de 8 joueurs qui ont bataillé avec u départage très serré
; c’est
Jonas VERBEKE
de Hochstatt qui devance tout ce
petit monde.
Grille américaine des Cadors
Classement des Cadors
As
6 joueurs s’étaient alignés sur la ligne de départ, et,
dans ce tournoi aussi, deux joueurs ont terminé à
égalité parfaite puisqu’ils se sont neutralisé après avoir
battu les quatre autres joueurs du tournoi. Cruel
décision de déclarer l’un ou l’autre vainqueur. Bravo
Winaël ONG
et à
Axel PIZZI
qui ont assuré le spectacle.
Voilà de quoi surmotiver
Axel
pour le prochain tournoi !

==================================================

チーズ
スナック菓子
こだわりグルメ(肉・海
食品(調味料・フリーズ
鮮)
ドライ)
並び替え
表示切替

==================================================

Task -
Please output exactly the lines between the one holding "de 8 joueurs" and the one holding "6 joueurs s’étaient" in the records above, inclusive, and nothing more.

Response box -
de 8 joueurs qui ont bataillé avec u départage très serré
; c’est
Jonas VERBEKE
de Hochstatt qui devance tout ce
petit monde.
Grille américaine des Cadors
Classement des Cadors
As
6 joueurs s’étaient alignés sur la ligne de départ, et,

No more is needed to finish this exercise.